What does a correlation coefficient close to 0 indicate about the relationship between two variables?

  • A perfect negative linear relationship
  • A perfect positive linear relationship
  • A very strong linear relationship
  • No linear relationship
A correlation coefficient close to 0 indicates that there is no linear relationship between the two variables. This means that changes in one variable are not consistently associated with changes in the other variable. It does not necessarily mean that there is no relationship at all, as there may be a non-linear relationship.

What step comes after 'wrangling' in the EDA process?

  • Communicating
  • Concluding
  • Exploring
  • Questioning
Once the data has been 'wrangled' i.e., cleaned and transformed, the next step in the EDA process is 'exploring'. This stage involves examining the data through statistical analysis and visual methods.

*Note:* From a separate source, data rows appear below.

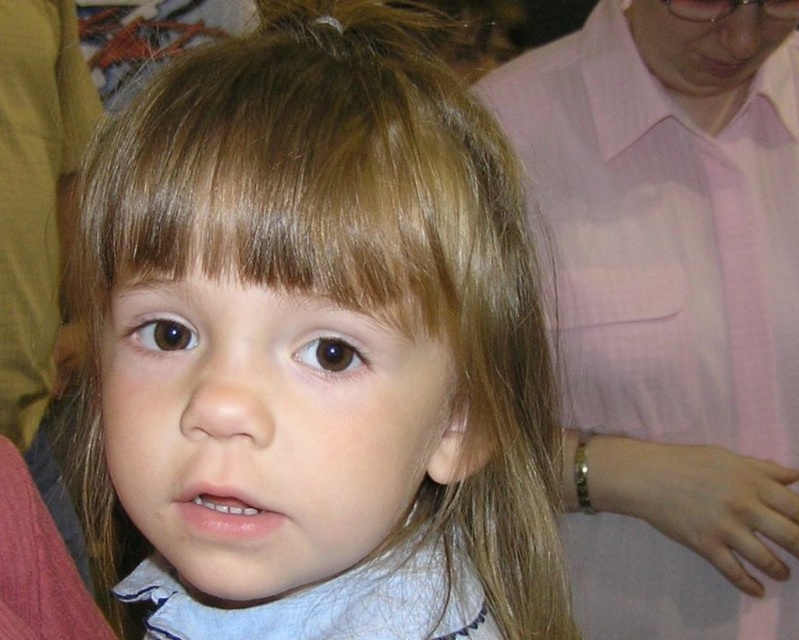 Question: Which point is closer to the camera?

Choices:
 (A) (626, 256)
 (B) (434, 566)

Answer: (B)

Question: Does blonde hair at center have a greater width compared to pink fabric shirt at upper right?

Choices:
 (A) yes
 (B) no

Answer: (B)

Question: Which point is closer to the camera taking this photo?

Choices:
 (A) (499, 545)
 (B) (682, 38)

Answer: (A)

Question: Is blonde hair at center closer to the viewer compared to pink fabric shirt at upper right?

Choices:
 (A) no
 (B) yes

Answer: (B)

Question: Does blonde hair at center appear on the left side of pink fabric shirt at upper right?

Choices:
 (A) no
 (B) yes

Answer: (B)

You find that both Z-score and modified Z-score methods give different sets of outliers for the same dataset. How will you reconcile this?

  • Assume the Z-score method is correct
  • Assume the modified Z-score method is correct
  • Consider the intersection of both methods
  • Further inspect the data and the assumptions of each method
When two methods give different sets of outliers, it's best to further inspect the data and the assumptions of each method before drawing conclusions.

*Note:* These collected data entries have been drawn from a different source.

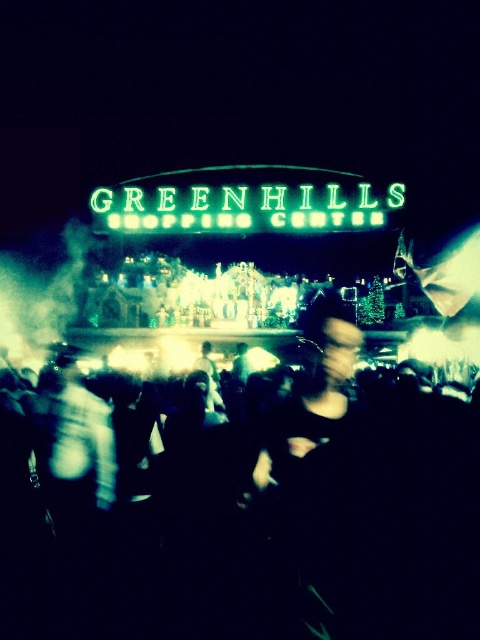 You are standing at the entrance of the Greenhills Shopping Center and notice the black matte crowd at center. Where exactly is the crowd positioned relative to the entrance?

The black matte crowd at center is located at point coordinates (x=264, y=513) relative to the entrance, which places it at the center area of the shopping center.

You are a photographer standing at the entrance of the Greenhills Shopping Center. You want to take a photo of the neon green sign at center without including the black matte crowd at center in the frame. Based on their positions, is this possible?

The black matte crowd at center is to the left of the neon green sign at center. Since the crowd is to the left of the sign, you can position yourself to the right side of the crowd to capture the neon green sign at center without including the black matte crowd at center in the frame.

You are standing at the Greenhills Shopping Center entrance and want to reach the point marked at coordinates (147, 547). Considering the crowd movement, which direction should you move to get there?

The point at coordinates (147, 547) is 131.80 meters away from you, so you should move forward in the direction of the crowd towards it. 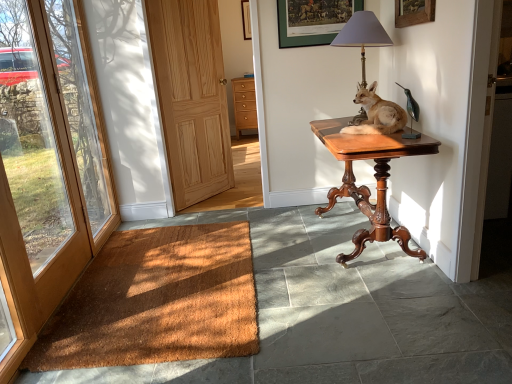 Question: Does green matte picture frame at upper center, which ranks as the second picture frame in top-to-bottom order, lie behind matte gray lampshade at upper right?

Choices:
 (A) no
 (B) yes

Answer: (B)

Question: From a real-world perspective, is green matte picture frame at upper center, the second picture frame in the back-to-front sequence, under matte gray lampshade at upper right?

Choices:
 (A) yes
 (B) no

Answer: (B)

To create multiple plots in one figure in Matplotlib, you would use the ___________ function.

  • heatmap
  • pairplot
  • subplot
  • violinplot
The 'subplot' function in Matplotlib is used to create multiple plots in a single figure. It allows you to arrange plots in a grid structure.

What is the full form of NMAR in the context of missing data?

  • Never Missing At Random
  • No Missing At Random
  • Not Measured At Random
  • Not Missing At Random
In the context of missing data, NMAR stands for Not Missing At Random.

The _________ library in Python allows for the creation of complex animated plots and provides widgets to allow for interactive plots.

  • Bokeh
  • Matplotlib
  • Plotly
  • Seaborn
Bokeh is a powerful library for creating interactive plots, including complex animated plots, and it includes support for widgets, making it a great tool for creating dynamic, interactive visualizations.